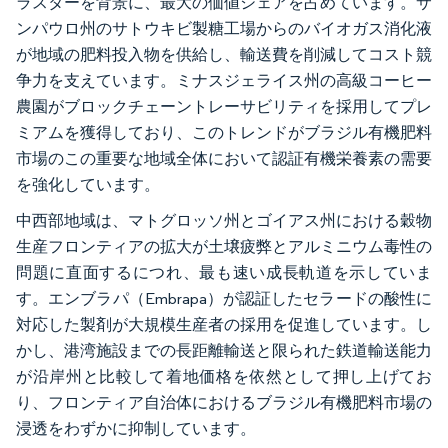
ラスターを背景に、最大の価値シェアを占めています。サ
ンパウロ州のサトウキビ製糖工場からのバイオガス消化液
が地域の肥料投入物を供給し、輸送費を削減してコスト競
争力を支えています。ミナスジェライス州の高級コーヒー
農園がブロックチェーントレーサビリティを採用してプレ
ミアムを獲得しており、このトレンドがブラジル有機肥料
市場のこの重要な地域全体において認証有機栄養素の需要
を強化しています。
中西部地域は、マトグロッソ州とゴイアス州における穀物
生産フロンティアの拡大が土壌疲弊とアルミニウム毒性の
問題に直面するにつれ、最も速い成長軌道を示していま
す。エンブラパ（Embrapa）が認証したセラードの酸性に
対応した製剤が大規模生産者の採用を促進しています。し
かし、港湾施設までの長距離輸送と限られた鉄道輸送能力
が沿岸州と比較して着地価格を依然として押し上げてお
り、フロンティア自治体におけるブラジル有機肥料市場の
浸透をわずかに抑制しています。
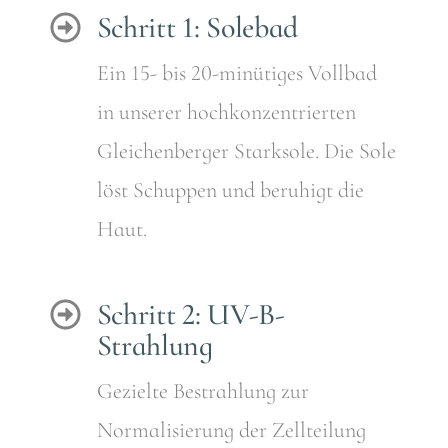
Schritt 1: Solebad
Ein 15- bis 20-minütiges Vollbad
in unserer hochkonzentrierten
Gleichenberger Starksole. Die Sole
löst Schuppen und beruhigt die
Haut.
Schritt 2: UV-B-
Strahlung
Gezielte Bestrahlung zur
Normalisierung der Zellteilung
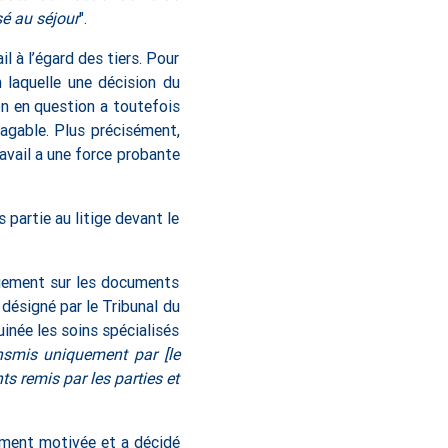
sé au séjour
".
 à l’égard des tiers. Pour
 laquelle une décision du
on en question a toutefois
ragable. Plus précisément,
ravail a une force probante
s partie au litige devant le
quement sur les documents
 désigné par le Tribunal du
Guinée les soins spécialisés
nsmis uniquement par [le
s remis par les parties et
amment motivée et a décidé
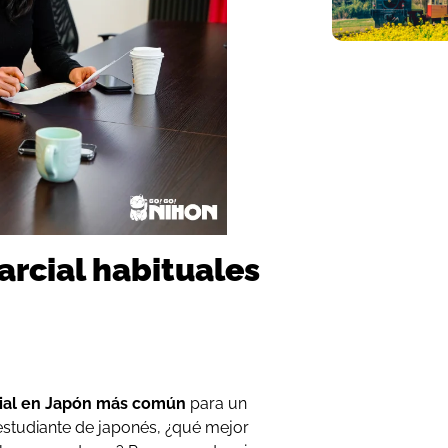
arcial habituales
cial en Japón más común
para un
estudiante de japonés, ¿qué mejor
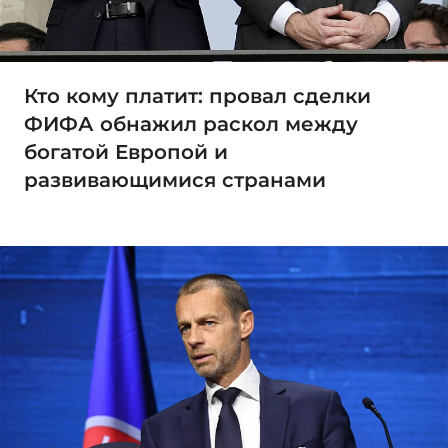
Кто кому платит: провал сделки
ФИФА обнажил раскол между
богатой Европой и
развивающимися странами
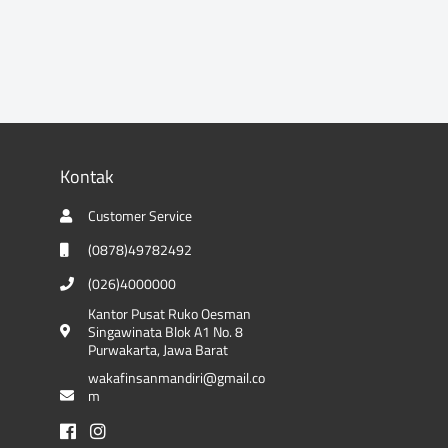
Kontak
Customer Service
(0878)49782492
(026)4000000
Kantor Pusat Ruko Oesman
Singawinata Blok A1 No. 8
Purwakarta, Jawa Barat
wakafinsanmandiri@gmail.co
m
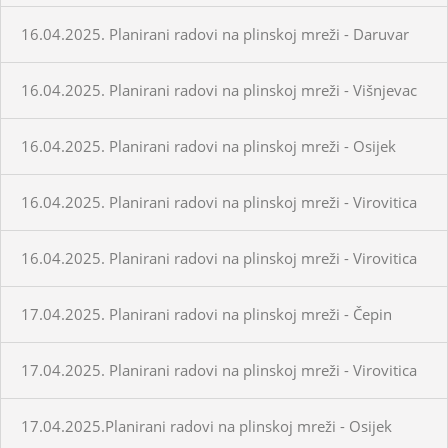
16.04.2025. Planirani radovi na plinskoj mreži - Daruvar
16.04.2025. Planirani radovi na plinskoj mreži - Višnjevac
16.04.2025. Planirani radovi na plinskoj mreži - Osijek
16.04.2025. Planirani radovi na plinskoj mreži - Virovitica
16.04.2025. Planirani radovi na plinskoj mreži - Virovitica
17.04.2025. Planirani radovi na plinskoj mreži - Čepin
17.04.2025. Planirani radovi na plinskoj mreži - Virovitica
17.04.2025.Planirani radovi na plinskoj mreži - Osijek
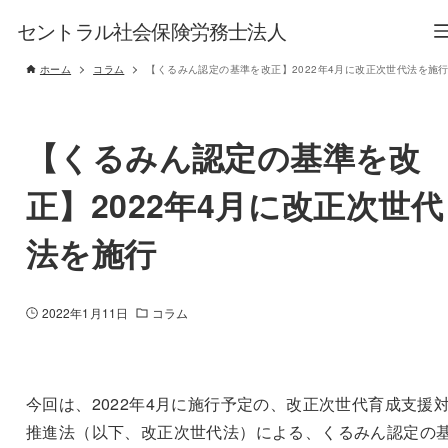
セントラル社会保険労務士法人
ホーム
コラム
【くるみん認定の基準を改正】2022年4月に改正次世代法を施
【くるみん認定の基準を改
正】2022年4月に改正次世代
法を施行
2022年1月11日
コラム
今回は、2022年4月に施行予定の、改正次世代育成支援
推進法（以下、改正次世代法）による、くるみん認定の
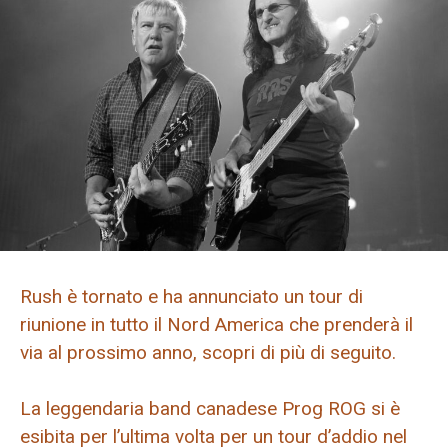
Rush è tornato e ha annunciato un tour di
riunione in tutto il Nord America che prenderà il
via al prossimo anno, scopri di più di seguito.
La leggendaria band canadese Prog ROG si è
esibita per l’ultima volta per un tour d’addio nel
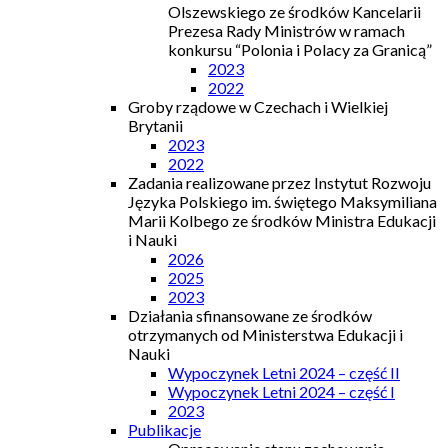
Olszewskiego ze środków Kancelarii
Prezesa Rady Ministrów w ramach
konkursu “Polonia i Polacy za Granicą”
2023
2022
Groby rządowe w Czechach i Wielkiej
Brytanii
2023
2022
Zadania realizowane przez Instytut Rozwoju
Języka Polskiego im. świętego Maksymiliana
Marii Kolbego ze środków Ministra Edukacji
i Nauki
2026
2025
2023
Działania sfinansowane ze środków
otrzymanych od Ministerstwa Edukacji i
Nauki
Wypoczynek Letni 2024 – część II
Wypoczynek Letni 2024 – część I
2023
Publikacje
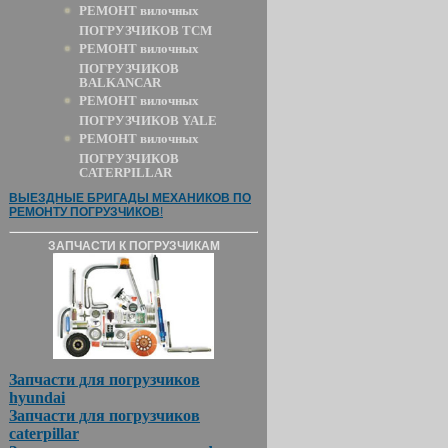
РЕМОНТ вилочных
ПОГРУЗЧИКОВ TCM
РЕМОНТ вилочных
ПОГРУЗЧИКОВ
BALKANCAR
РЕМОНТ вилочных
ПОГРУЗЧИКОВ YALE
РЕМОНТ вилочных
ПОГРУЗЧИКОВ
CATERPILLAR
ВЫЕЗДНЫЕ БРИГАДЫ МЕХАНИКОВ ПО
РЕМОНТУ ПОГРУЗЧИКОВ
!
ЗАПЧАСТИ К ПОГРУЗЧИКАМ
Запчасти для погрузчиков
hyundai
Запчасти для погрузчиков
caterpillar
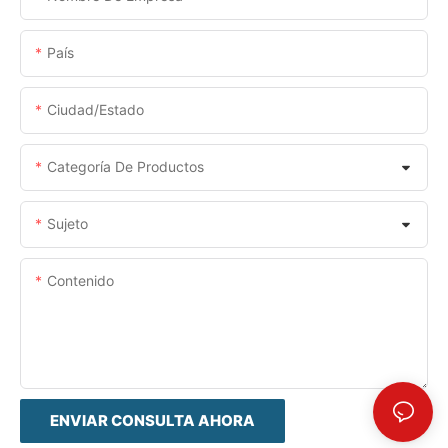
País
Ciudad/estado
Categoría De Productos
Sujeto
Contenido
ENVIAR CONSULTA AHORA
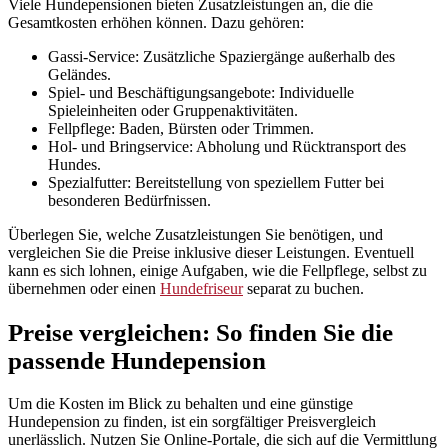
Viele Hundepensionen bieten Zusatzleistungen an, die die
Gesamtkosten erhöhen können. Dazu gehören:
Gassi-Service: Zusätzliche Spaziergänge außerhalb des
Geländes.
Spiel- und Beschäftigungsangebote: Individuelle
Spieleinheiten oder Gruppenaktivitäten.
Fellpflege: Baden, Bürsten oder Trimmen.
Hol- und Bringservice: Abholung und Rücktransport des
Hundes.
Spezialfutter: Bereitstellung von speziellem Futter bei
besonderen Bedürfnissen.
Überlegen Sie, welche Zusatzleistungen Sie benötigen, und
vergleichen Sie die Preise inklusive dieser Leistungen. Eventuell
kann es sich lohnen, einige Aufgaben, wie die Fellpflege, selbst zu
übernehmen oder einen
Hundefriseur
separat zu buchen.
Preise vergleichen: So finden Sie die
passende Hundepension
Um die Kosten im Blick zu behalten und eine günstige
Hundepension zu finden, ist ein sorgfältiger Preisvergleich
unerlässlich. Nutzen Sie Online-Portale, die sich auf die Vermittlung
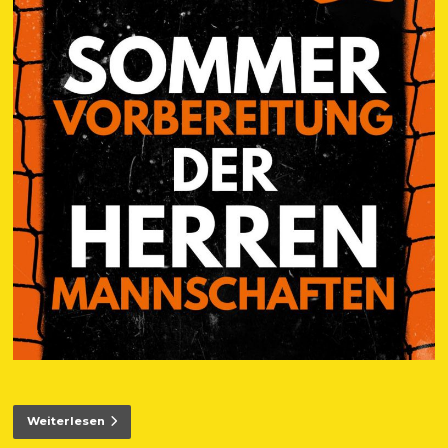
Weiterlesen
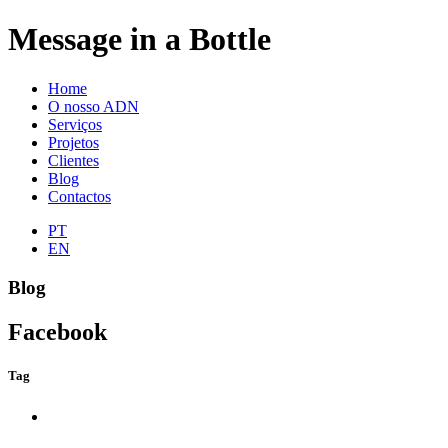
Message in a Bottle
Home
O nosso ADN
Serviços
Projetos
Clientes
Blog
Contactos
PT
EN
Blog
Facebook
Tag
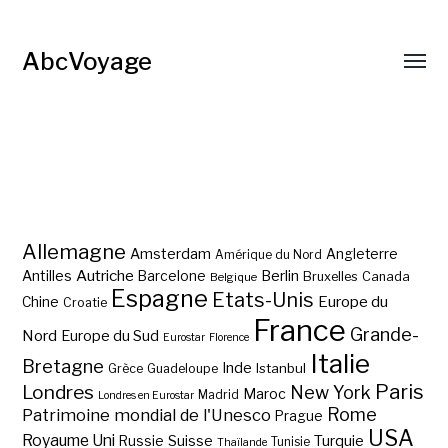
AbcVoyage
Allemagne
Amsterdam
Angleterre
Amérique du Nord
Autriche
Antilles
Berlin
Barcelone
Bruxelles
Canada
Belgique
Espagne
Etats-Unis
Europe du
Chine
Croatie
France
Grande-
Nord
Europe du Sud
Eurostar
Florence
Italie
Bretagne
Inde
Istanbul
Grèce
Guadeloupe
Paris
Londres
New York
Maroc
Madrid
Londres en Eurostar
Rome
Patrimoine mondial de l'Unesco
Prague
USA
Royaume Uni
Suisse
Turquie
Russie
Tunisie
Thaïlande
• • • •
▶ _Task details_
Omit every image. Quote each record exactly.

▶ _Task output_
ラスターを背景に、最大の価値シェアを占めています。サ
ンパウロ州のサトウキビ製糖工場からのバイオガス消化液
が地域の肥料投入物を供給し、輸送費を削減してコスト競
争力を支えています。ミナスジェライス州の高級コーヒー
農園がブロックチェーントレーサビリティを採用してプレ
ミアムを獲得しており、このトレンドがブラジル有機肥料
市場のこの重要な地域全体において認証有機栄養素の需要
を強化しています。
中西部地域は、マトグロッソ州とゴイアス州における穀物
生産フロンティアの拡大が土壌疲弊とアルミニウム毒性の
問題に直面するにつれ、最も速い成長軌道を示していま
す。エンブラパ（Embrapa）が認証したセラードの酸性に
対応した製剤が大規模生産者の採用を促進しています。し
かし、港湾施設までの長距離輸送と限られた鉄道輸送能力
が沿岸州と比較して着地価格を依然として押し上げてお
り、フロンティア自治体におけるブラジル有機肥料市場の
浸透をわずかに抑制しています。
Schritt 1: Solebad
Ein 15- bis 20-minütiges Vollbad
in unserer hochkonzentrierten
Gleichenberger Starksole. Die Sole
löst Schuppen und beruhigt die
Haut.
Schritt 2: UV-B-
Strahlung
Gezielte Bestrahlung zur
Normalisierung der Zellteilung
sé au séjour
".
 à l’égard des tiers. Pour
 laquelle une décision du
on en question a toutefois
ragable. Plus précisément,
ravail a une force probante
s partie au litige devant le
quement sur les documents
 désigné par le Tribunal du
Guinée les soins spécialisés
nsmis uniquement par [le
s remis par les parties et
amment motivée et a décidé
arcial habituales
cial en Japón más común
para un
estudiante de japonés, ¿qué mejor
Кто кому платит: провал сделки
ФИФА обнажил раскол между
богатой Европой и
развивающимися странами
Kontak
Customer Service
(0878)49782492
(026)4000000
Kantor Pusat Ruko Oesman
Singawinata Blok A1 No. 8
Purwakarta, Jawa Barat
wakafinsanmandiri@gmail.co
m
16.04.2025. Planirani radovi na plinskoj mreži - Daruvar
16.04.2025. Planirani radovi na plinskoj mreži - Višnjevac
16.04.2025. Planirani radovi na plinskoj mreži - Osijek
16.04.2025. Planirani radovi na plinskoj mreži - Virovitica
16.04.2025. Planirani radovi na plinskoj mreži - Virovitica
17.04.2025. Planirani radovi na plinskoj mreži - Čepin
17.04.2025. Planirani radovi na plinskoj mreži - Virovitica
17.04.2025.Planirani radovi na plinskoj mreži - Osijek
セントラル社会保険労務士法人
ホーム
コラム
【くるみん認定の基準を改正】2022年4月に改正次世代法を施
【くるみん認定の基準を改
正】2022年4月に改正次世代
法を施行
2022年1月11日
コラム
今回は、2022年4月に施行予定の、改正次世代育成支援
推進法（以下、改正次世代法）による、くるみん認定の
Rush è tornato e ha annunciato un tour di
riunione in tutto il Nord America che prenderà il
via al prossimo anno, scopri di più di seguito.
La leggendaria band canadese Prog ROG si è
esibita per l’ultima volta per un tour d’addio nel
Olszewskiego ze środków Kancelarii
Prezesa Rady Ministrów w ramach
konkursu “Polonia i Polacy za Granicą”
2023
2022
Groby rządowe w Czechach i Wielkiej
Brytanii
2023
2022
Zadania realizowane przez Instytut Rozwoju
Języka Polskiego im. świętego Maksymiliana
Marii Kolbego ze środków Ministra Edukacji
i Nauki
2026
2025
2023
Działania sfinansowane ze środków
otrzymanych od Ministerstwa Edukacji i
Nauki
Wypoczynek Letni 2024 – część II
Wypoczynek Letni 2024 – część I
2023
Publikacje
РЕМОНТ вилочных
ПОГРУЗЧИКОВ TCM
РЕМОНТ вилочных
ПОГРУЗЧИКОВ
BALKANCAR
РЕМОНТ вилочных
ПОГРУЗЧИКОВ YALE
РЕМОНТ вилочных
ПОГРУЗЧИКОВ
CATERPILLAR
ВЫЕЗДНЫЕ БРИГАДЫ МЕХАНИКОВ ПО
РЕМОНТУ ПОГРУЗЧИКОВ
!
ЗАПЧАСТИ К ПОГРУЗЧИКАМ
Запчасти для погрузчиков
hyundai
Запчасти для погрузчиков
caterpillar
País
Ciudad/estado
Categoría De Productos
Sujeto
Contenido
ENVIAR CONSULTA AHORA
Viele Hundepensionen bieten Zusatzleistungen an, die die
Gesamtkosten erhöhen können. Dazu gehören:
Gassi-Service: Zusätzliche Spaziergänge außerhalb des
Geländes.
Spiel- und Beschäftigungsangebote: Individuelle
Spieleinheiten oder Gruppenaktivitäten.
Fellpflege: Baden, Bürsten oder Trimmen.
Hol- und Bringservice: Abholung und Rücktransport des
Hundes.
Spezialfutter: Bereitstellung von speziellem Futter bei
besonderen Bedürfnissen.
Überlegen Sie, welche Zusatzleistungen Sie benötigen, und
vergleichen Sie die Preise inklusive dieser Leistungen. Eventuell
kann es sich lohnen, einige Aufgaben, wie die Fellpflege, selbst zu
übernehmen oder einen
Hundefriseur
separat zu buchen.
Preise vergleichen: So finden Sie die
passende Hundepension
Um die Kosten im Blick zu behalten und eine günstige
Hundepension zu finden, ist ein sorgfältiger Preisvergleich
unerlässlich. Nutzen Sie Online-Portale, die sich auf die Vermittlung
Weiterlesen
Message in a Bottle
Home
O nosso ADN
Serviços
Projetos
Clientes
Blog
Contactos
PT
EN
Blog
Facebook
Tag
AbcVoyage
Allemagne
Amsterdam
Angleterre
Amérique du Nord
Autriche
Antilles
Berlin
Barcelone
Bruxelles
Canada
Belgique
Espagne
Etats-Unis
Europe du
Chine
Croatie
France
Grande-
Nord
Europe du Sud
Eurostar
Florence
Italie
Bretagne
Inde
Istanbul
Grèce
Guadeloupe
Paris
Londres
New York
Maroc
Madrid
Londres en Eurostar
Rome
Patrimoine mondial de l'Unesco
Prague
USA
Royaume Uni
Suisse
Turquie
Russie
Tunisie
Thaïlande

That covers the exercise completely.